Diario de uma brasileira em Marrakech VIII- IX-X

Na ultima segunda-feira, o meu dia de folga, decidi viajar! Comprei uma passagem para Essaouira, uma das cidades mais recomendadas pelos que passam pelo meu caminho.
Livia Lucas


Na falta de um companheiro (a) de aventura, fui sozinha mesmo. Preparei tudo com antecedência de 1 dia... Hotel, passagens, e claro, roteiro livre. Não costumo informar-me sobre os lugares que visito, gosto de ser surpreendida, e isso realmente acontece.

Peguei o ônibus de manhã bem cedinho, e não demorou muito pra pegar no sono também. Quando abro os olhos, no meio da viagem, me deparo com um deserto à minha frente, foi a primeira vez que vi um deserto na minha vida, me emocionei. Mas adiante vejo uma arvore cheia de cabras montadas, uma em cada galho. Cômico, me deu vontade de rir, sozinha!!! E para comprovar que não foi um delírio, dentro de segundos, me aparece outra árvore, lotada de cabras. Novamente algo que eu nunca vi, em menos de 10 minutos. A viagem já estava divertida desde o começo.

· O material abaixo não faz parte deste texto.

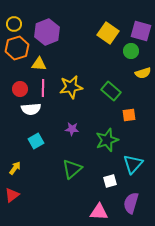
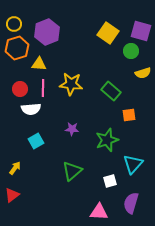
yellow star: moved 3 px up; rotated 15 degrees clockwise
green triangle: moved 2 px down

Cheguei a Essaouira, peguei um taxi e fui direto para o hotel (que, diga-se de passagem, custou super barato). Deixei minhas coisas, troquei o lenço que tinha na cabeça por um tecido mais fresco, e fui caminhar. Depois de andar uns 600m cheguei à orla da grande praia de Essaouira, de águas turvas e vento forte. Em uma ponta da praia, justamente aonde eu cheguei, havia um monte de camelos, e na outra, um porto. A praia estava vazia, ventava muito, um vento fresco, e ao mesmo tempo o sol queimava, e a maioria dos que estavam dentro da água eram surfistas. O mar de águas turvas me lembrou muito as praias do espírito santo, a areia cor de caramelo também. Com a maré baixa o mar se afasta muito da calçada, e o espaço de areia que sobra entre a rua e o mar é enorme, bem plano, bom pra andar, pensar na vida, não pensar em nada.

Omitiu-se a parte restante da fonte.